According to the present invention, excellent bacteriostatic properties can be obtained without lowering the peel strength of the polyurethane film.
A synthetic leather exhibiting extremely high washing resistance can be provided. Moreover, this synthetic leather has a sublimeness, has a soft texture and a voluminous feel, and has a smooth surface feel. Therefore, according to the present invention, not only clothing, bedding, and interior goods, but also so-called special-purpose white coats, surgical gowns, nursing gowns, aprons, bedspreads, covers, hoods, and chairs, which are used especially in medical institutions and facilities equivalent thereto. It is possible to provide various products compatible with the <red mark> of JAFET that can be used for tensioning or the like.

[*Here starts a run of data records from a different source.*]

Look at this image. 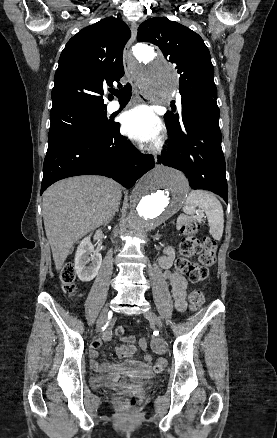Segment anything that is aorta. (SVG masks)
<instances>
[{
    "label": "aorta",
    "mask_w": 277,
    "mask_h": 438,
    "mask_svg": "<svg viewBox=\"0 0 277 438\" xmlns=\"http://www.w3.org/2000/svg\"><path fill=\"white\" fill-rule=\"evenodd\" d=\"M134 56L140 62L135 71L138 86L151 99L163 101L178 87L176 69L153 48L139 44ZM188 191L184 175L158 166L144 175L132 191L130 209L122 222L126 235L148 232L176 214Z\"/></svg>",
    "instance_id": "1"
}]
</instances>
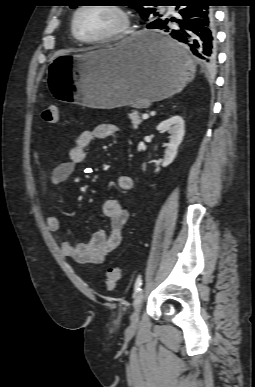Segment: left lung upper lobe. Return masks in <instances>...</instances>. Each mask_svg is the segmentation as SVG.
I'll return each instance as SVG.
<instances>
[{"label": "left lung upper lobe", "instance_id": "obj_1", "mask_svg": "<svg viewBox=\"0 0 255 387\" xmlns=\"http://www.w3.org/2000/svg\"><path fill=\"white\" fill-rule=\"evenodd\" d=\"M173 1L174 0H127L126 2L128 3V6L136 9L140 13L141 17L149 24L163 15L159 14L157 8H148L144 5L150 3L151 5L157 7L159 5L169 4ZM71 7L75 8L76 6Z\"/></svg>", "mask_w": 255, "mask_h": 387}]
</instances>
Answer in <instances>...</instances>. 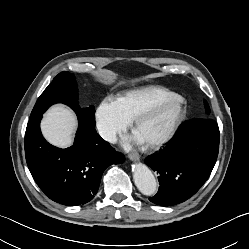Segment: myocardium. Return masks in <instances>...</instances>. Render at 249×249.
<instances>
[{
    "label": "myocardium",
    "instance_id": "myocardium-1",
    "mask_svg": "<svg viewBox=\"0 0 249 249\" xmlns=\"http://www.w3.org/2000/svg\"><path fill=\"white\" fill-rule=\"evenodd\" d=\"M173 101H176V103L178 105L176 117H175L172 125L168 129V131L163 136H161L160 138H158L154 141L146 143L147 146L152 148V149L159 148V147L165 145L166 143H168L172 139V137L174 136V134L176 133V131L178 130L180 124L182 123V121L184 119L186 107H187L186 100L182 96L177 95V94H174V95L169 96L167 98L160 99V100L156 101L155 103H152L151 105L147 106L145 109H143L133 120V130H134V132H136L137 127L145 119L150 117L160 107H162L168 103H171Z\"/></svg>",
    "mask_w": 249,
    "mask_h": 249
}]
</instances>
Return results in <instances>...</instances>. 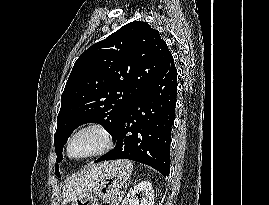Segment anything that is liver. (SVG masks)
Instances as JSON below:
<instances>
[{
    "mask_svg": "<svg viewBox=\"0 0 269 205\" xmlns=\"http://www.w3.org/2000/svg\"><path fill=\"white\" fill-rule=\"evenodd\" d=\"M108 164L109 162L92 164L78 177L68 181L63 187V203L71 202L90 192L95 187L99 176Z\"/></svg>",
    "mask_w": 269,
    "mask_h": 205,
    "instance_id": "liver-1",
    "label": "liver"
}]
</instances>
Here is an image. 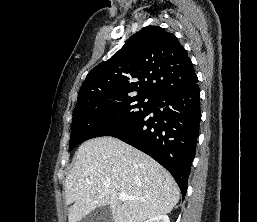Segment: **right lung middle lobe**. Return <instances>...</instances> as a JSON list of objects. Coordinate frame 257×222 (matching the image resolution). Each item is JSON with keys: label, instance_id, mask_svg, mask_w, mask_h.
Returning a JSON list of instances; mask_svg holds the SVG:
<instances>
[{"label": "right lung middle lobe", "instance_id": "obj_1", "mask_svg": "<svg viewBox=\"0 0 257 222\" xmlns=\"http://www.w3.org/2000/svg\"><path fill=\"white\" fill-rule=\"evenodd\" d=\"M146 95L92 97L78 103L73 114L69 151L87 139L113 136L137 123L153 108Z\"/></svg>", "mask_w": 257, "mask_h": 222}]
</instances>
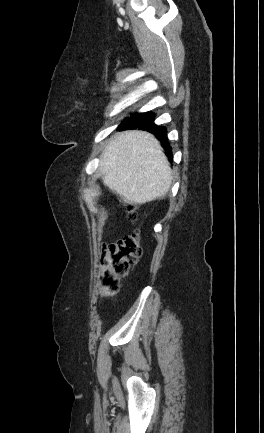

──────────────────────────────────────────────────続 き Continued on the front page (51) Int.Cl. ⁷ Identification symbol FI Theme coat ゛ (Reference) D06M 15/564 D06M 15/564

Claims (3)

[Claims] 1. Synthetic leather comprising a fiber fabric and a polyurethane resin film containing a zinc pyrithione complex provided on at least one surface thereof. 2. A synthetic leather comprising applying a resin solution containing a polyurethane resin blended with a pyrithione zinc complex to at least one surface of a fiber cloth, coagulating the resin solution in an aqueous solvent, and then removing the solvent and drying. Production method. 3. A resin solution containing a polyurethane resin blended with a pyrithione zinc complex is applied to release paper, dried, and then an adhesive layer is provided on the resin layer, and then through the adhesive layer. A method for producing synthetic leather, comprising bonding a resin to at least one surface of a fiber cloth and peeling off release paper on the resin layer.